With the hip roof we are now talking about four different possible top plate heights with four different possible pitches, birdsmouth cuts, and rafter depths.

If one is to assume that the fascia boards all line up (gutters), then the top plates heights are actually driven by the roof overhang and the pitch of each roof plane. Only one roof plane (Plane A) will actually have its plate height set (the zero or base height of the roof), the other roof planes’ top plate heights will be automatically calculated.

I suppose there is always the possibility where the fascia don’t line up but I think this is more the exception than the rule, correct me if I am wrong.

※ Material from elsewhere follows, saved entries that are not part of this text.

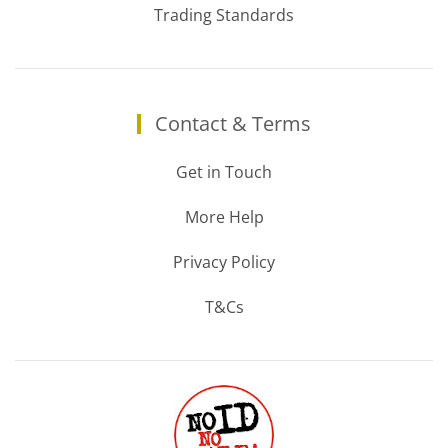
Trading Standards
Contact & Terms
Get in Touch
More Help
Privacy Policy
T&Cs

As I’ve given this some more thought it occurred to me that typically the designer will set the roof pitches from the outset. Then, in order to get the fascia to line up, he/she can either adjust the overhang or the top plate height (assume that the birdsmouth cut is set to some value). So depending on the situation the user may want the plugin to calculate either the overhang (same top plate height) or the top plate height (same overhang). I will need to give this some more thought.

If the user keys in a numeric value for the overhang (roof planes B, C or D) then the edit menu can automatically set the delta height (top plate heights) for each respective roof plane to “AUTO”. Likewise if a value is keyed in for the delta height the HTML form can set the respective overhang(s) to “AUTO”.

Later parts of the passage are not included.